ESM-2 RNA Binding Site LoRA

This is a Parameter Efficient Fine Tuning (PEFT) Low Rank Adaptation (LoRA) of the esm2_t30_150M_UR50D model for the (binary) token classification task of predicting RNA binding sites of proteins. The Github with the training script and conda env YAML can be found here. You can also find a version of this model that was fine-tuned without LoRA here.

Training procedure

This is a Low Rank Adaptation (LoRA) of esm2_t6_8M_UR50D, trained on 166 protein sequences in the RNA binding sites dataset using a 75/25 train/test split.
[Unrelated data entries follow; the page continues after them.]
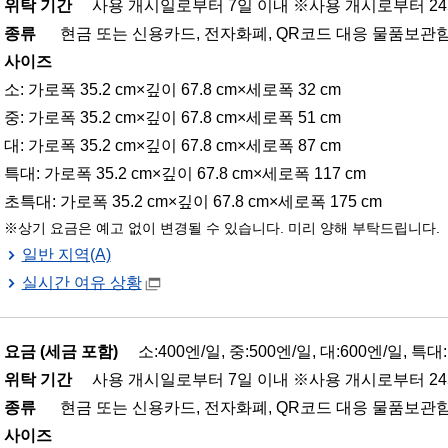
위탁 기간
사용 개시일로부터 7일 이내 ※사용 개시로부터 24
종류
현금 또는 신용카드, 전자화폐, QR코드 대응 물품보관함
사이즈
소: 가로폭 35.2 cm×깊이 67.8 cm×세로폭 32 cm
중: 가로폭 35.2 cm×깊이 67.8 cm×세로폭 51 cm
대: 가로폭 35.2 cm×깊이 67.8 cm×세로폭 87 cm
특대: 가로폭 35.2 cm×깊이 67.8 cm×세로폭 117 cm
초특대: 가로폭 35.2 cm×깊이 67.8 cm×세로폭 175 cm
상기 요금은 예고 없이 변경될 수 있습니다. 미리 양해 부탁드립니다.
일반 지역(A)
실시간 여유 상황
요금 (세금 포함)
소:400엔/일, 중:500엔/일, 대:600엔/일, 특대:
위탁 기간
사용 개시일로부터 7일 이내 ※사용 개시로부터 24
종류
현금 또는 신용카드, 전자화폐, QR코드 대응 물품보관함
사이즈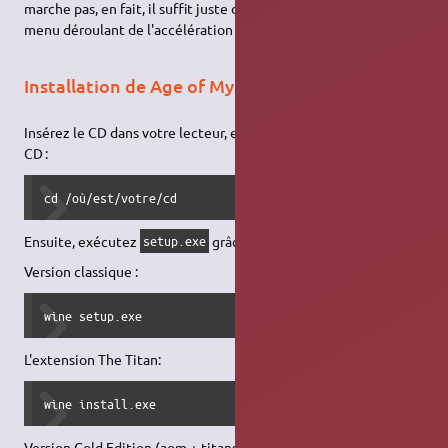
marche pas, en fait, il suffit juste de choisir émulation dans le
menu déroulant de l'accélération matériel
Installation de Age of Mythology
Insérez le CD dans votre lecteur, et placez vous à la racine du
CD :
cd /où/est/votre/cd
Ensuite, exécutez
grâce à Wine
setup.exe
Version classique :
wine setup.exe
L'extension The Titan:
wine install.exe
Version Gold Edition (aom + titans)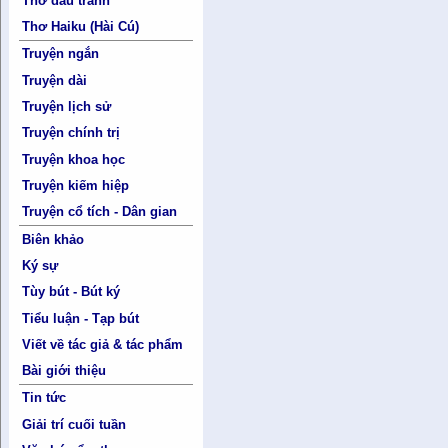
Thơ đấu tranh
Thơ Haiku (Hài Cú)
Truyện ngắn
Truyện dài
Truyện lịch sử
Truyện chính trị
Truyện khoa học
Truyện kiếm hiệp
Truyện cổ tích - Dân gian
Biên khảo
Ký sự
Tùy bút - Bút ký
Tiểu luận - Tạp bút
Viết về tác giả & tác phẩm
Bài giới thiệu
Tin tức
Giải trí cuối tuần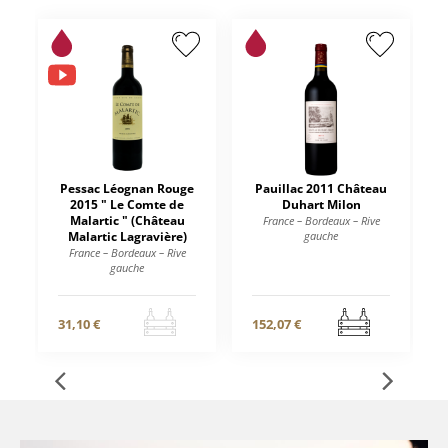
Pessac Léognan Rouge
Pauillac 2011 Château
2015 " Le Comte de
Duhart Milon
Malartic " (Château
France – Bordeaux – Rive
Malartic Lagravière)
gauche
France – Bordeaux – Rive
gauche
31,10 €
152,07 €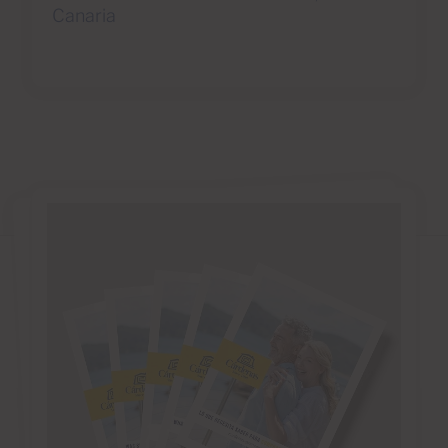
Canaria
It achieves an evaluation loss of 0.15336574614048004.

Framework versions

PEFT 0.4.0

This model uses a LoRA configuration with the rank of the LoRA set to 32. In particular, the configuration is:

peft_config = LoraConfig(
    task_type=TaskType.TOKEN_CLS, 
    inference_mode=False, 
    r=32, 
    lora_alpha=16, 
    target_modules=["query", "key", "value"],
    lora_dropout=0.1, 
    bias="all"
)

Using the Model

To use, try running:

from transformers import AutoModelForTokenClassification, AutoTokenizer
from peft import PeftModel
import torch

# Path to the saved LoRA model
model_path = "AmelieSchreiber/esm2_t30_150M_LoRA_RNA_binding"
# ESM2 base model
base_model_path = "facebook/esm2_t30_150M_UR50D"

# Load the model
base_model = AutoModelForTokenClassification.from_pretrained(base_model_path)
loaded_model = PeftModel.from_pretrained(base_model, model_path)

# Ensure the model is in evaluation mode
loaded_model.eval()

# Load the tokenizer
loaded_tokenizer = AutoTokenizer.from_pretrained(base_model_path)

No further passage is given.